US inflation is on the upswing and the Fed’s preferred core PCE deflator is showing an annual gain of 1.7%, close to the 2% target. The Fed’s message has been pretty clear – that it is looking to gradually tighten monetary policy over coming years. However, the market has become more complacent through this year so far, pricing out the chance of any tightening in 2016. The US inflation data give the impression that US policy tightening this year remains “live”. It wouldn’t take much for 1-2 tightenings this year to be priced back into the curve, and this would be negative for the NZD.
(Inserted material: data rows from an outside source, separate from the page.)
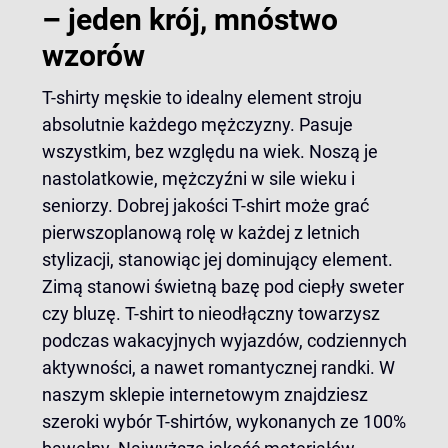
– jeden krój, mnóstwo
wzorów
T-shirty męskie to idealny element stroju
absolutnie każdego mężczyzny. Pasuje
wszystkim, bez względu na wiek. Noszą je
nastolatkowie, mężczyźni w sile wieku i
seniorzy. Dobrej jakości T-shirt może grać
pierwszoplanową rolę w każdej z letnich
stylizacji, stanowiąc jej dominujący element.
Zimą stanowi świetną bazę pod ciepły
sweter
czy
bluzę
. T-shirt to nieodłączny towarzysz
podczas wakacyjnych wyjazdów, codziennych
aktywności, a nawet romantycznej randki. W
naszym sklepie internetowym znajdziesz
szeroki wybór T-shirtów, wykonanych ze 100%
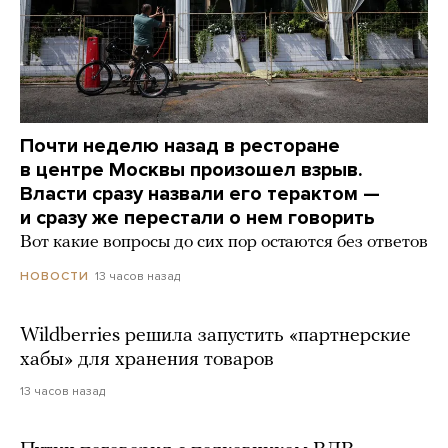
Почти неделю назад в ресторане
в центре Москвы произошел взрыв.
Власти сразу назвали его терактом —
и сразу же перестали о нем говорить
Вот какие вопросы до сих пор остаются без ответов
13 часов назад
НОВОСТИ
Wildberries решила запустить «партнерские
хабы» для хранения товаров
13 часов назад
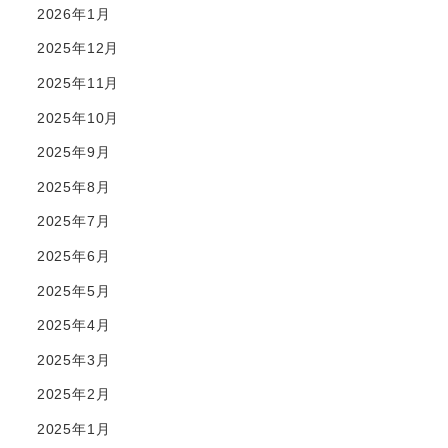
2026年1月
2025年12月
2025年11月
2025年10月
2025年9月
2025年8月
2025年7月
2025年6月
2025年5月
2025年4月
2025年3月
2025年2月
2025年1月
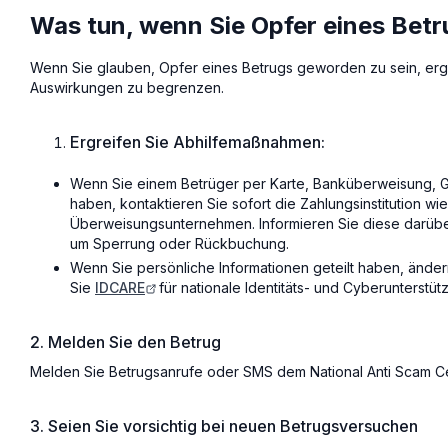
Was tun, wenn Sie Opfer eines Bet
Wenn Sie glauben, Opfer eines Betrugs geworden zu sein, er
Auswirkungen zu begrenzen.
Ergreifen Sie Abhilfemaßnahmen:
Wenn Sie einem Betrüger per Karte, Banküberweisung, 
haben, kontaktieren Sie sofort die Zahlungsinstitution wi
Überweisungsunternehmen. Informieren Sie diese darüber,
um Sperrung oder Rückbuchung.
Wenn Sie persönliche Informationen geteilt haben, änder
Sie
IDCARE
für nationale Identitäts- und Cyberunterstüt
2. Melden Sie den Betrug
Melden Sie Betrugsanrufe oder SMS dem National Anti Scam Ce
3. Seien Sie vorsichtig bei neuen Betrugsversuchen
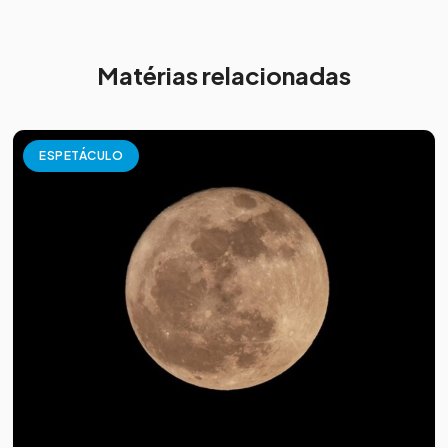
Matérias relacionadas
ESPETÁCULO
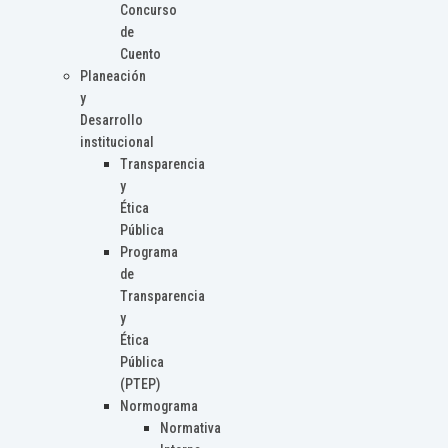
Concurso
de
Cuento
Planeación
y
Desarrollo
institucional
Transparencia
y
Ética
Pública
Programa
de
Transparencia
y
Ética
Pública
(PTEP)
Normograma
Normativa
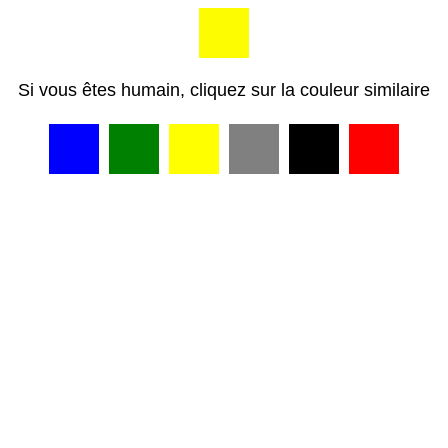
Si vous êtes humain, cliquez sur la couleur similaire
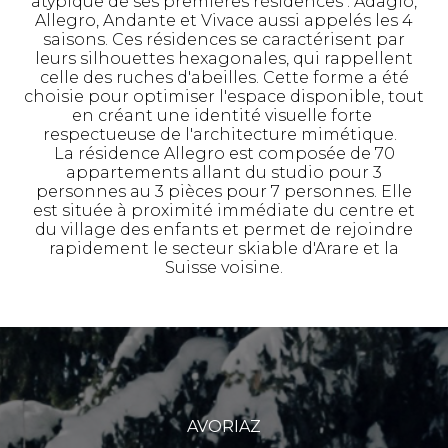
atypique de ses premières résidences : Adagio,
Allegro, Andante et Vivace aussi appelés les 4
saisons. Ces résidences se caractérisent par
leurs silhouettes hexagonales, qui rappellent
celle des ruches d'abeilles. Cette forme a été
choisie pour optimiser l'espace disponible, tout
en créant une identité visuelle forte
respectueuse de l'architecture mimétique.
La résidence Allegro est composée de 70
appartements allant du studio pour 3
personnes au 3 pièces pour 7 personnes. Elle
est située à proximité immédiate du centre et
du village des enfants et permet de rejoindre
rapidement le secteur skiable d'Arare et la
Suisse voisine.
AVORIAZ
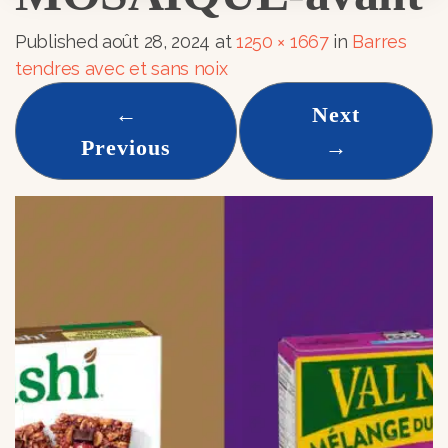
Published
août 28, 2024
at
1250 × 1667
in
Barres
tendres avec et sans noix
←
Next
Previous
→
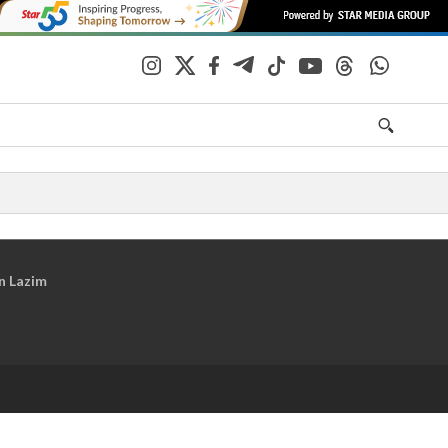
n Lazim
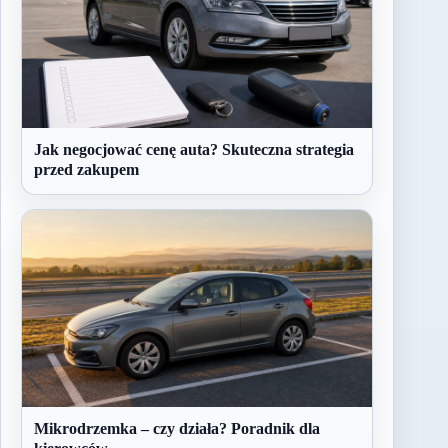
Jak negocjować cenę auta? Skuteczna strategia
przed zakupem
Mikrodrzemka – czy działa? Poradnik dla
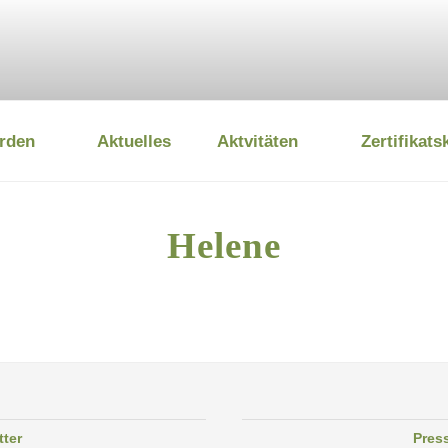
rden
Aktuelles
Aktvitäten
Zertifikats
 UMWELTSTIFTUNG
Helene
tter
Pres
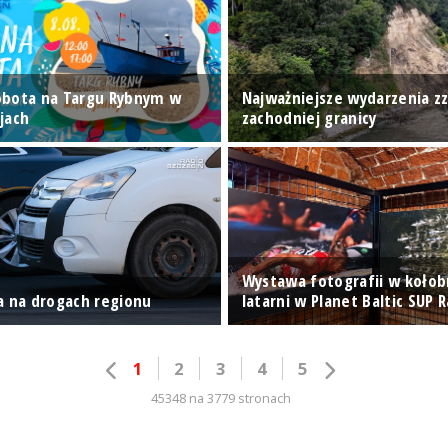
obota na Targu Rybnym w
Najważniejsze wydarzenia z
jach
zachodniej granicy
Wystawa fotografii w kołob
a na drogach regionu
latarni w Planet Baltic SUP 
1
2
3
4
5
45348 na 3779 stronach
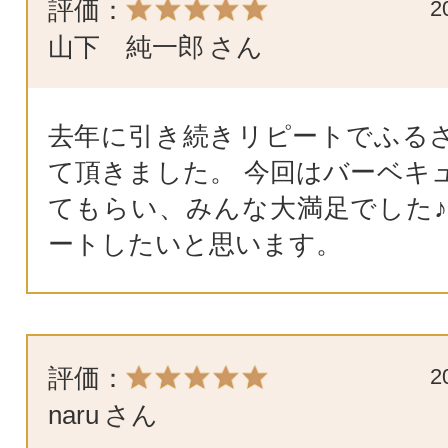
評価：
2
山下 純一郎
さん
去年に引き続きリピートでふる
て頂きました。 今回はバーベキ
てもらい、みんな大満足でした♪
ートしたいと思います。
評価：
2
naru
さん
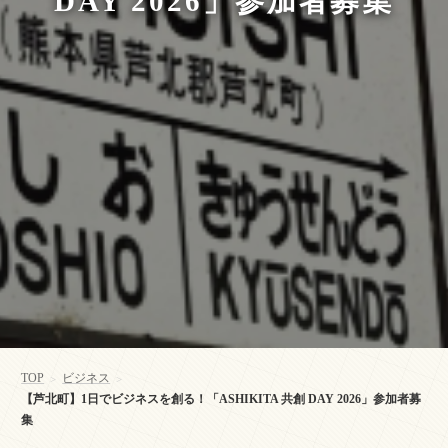
DAY 2026」参加者募集
TOP
ビジネス
>
>
【芦北町】1日でビジネスを創る！「ASHIKITA 共創 DAY 2026」参加者募
集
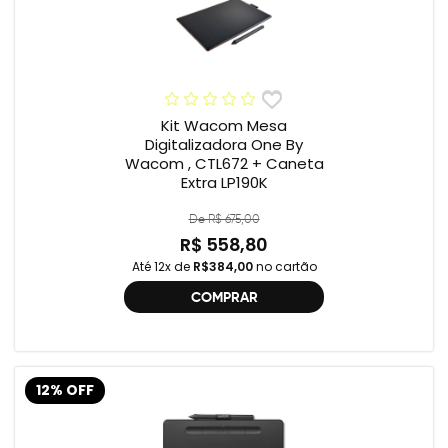
Kit Wacom Mesa
Digitalizadora One By
Wacom , CTL672 + Caneta
Extra LP190K
De R$ 675,00
R$ 558,80
Até 12x de
R$384,00
no cartão
COMPRAR
12% OFF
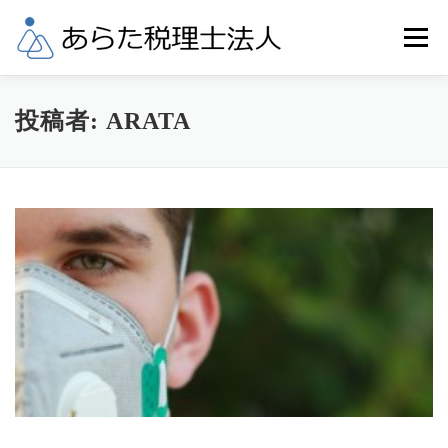
コ
ン
メニュー
テ
ン
ツ
へ
業務内容
税理士料金
事務所概要
投稿者:
ARATA
ス
キ
ッ
当事務所へのアクセス
リンク
お問合せ
プ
Meanwhile, the risk for NZ monetary policy has moved in the opposite direction. Last week we highlighted the record low in NZ inflation expectations relative to target. The prospect of the RBNZ meeting its inflation target remains a more distant prospect. NZ rates have been moving lower in anticipation of further rate cuts, but the NZD has been surprisingly resilient in February. The NZD has also remained resilient to the weaker Asian currency dynamic of recent weeks. We’ve previously noted the good relationship between the NZD and ADXY currency index.
We also closely monitor CBA’s weekly NZ commodity price index in USD terms and that fell for the seventh consecutive week through to 19 February. This all points to downside risk to the NZD when fundamentals come back into focus. Current fair value estimates are USD0.63 and AUD0.88.”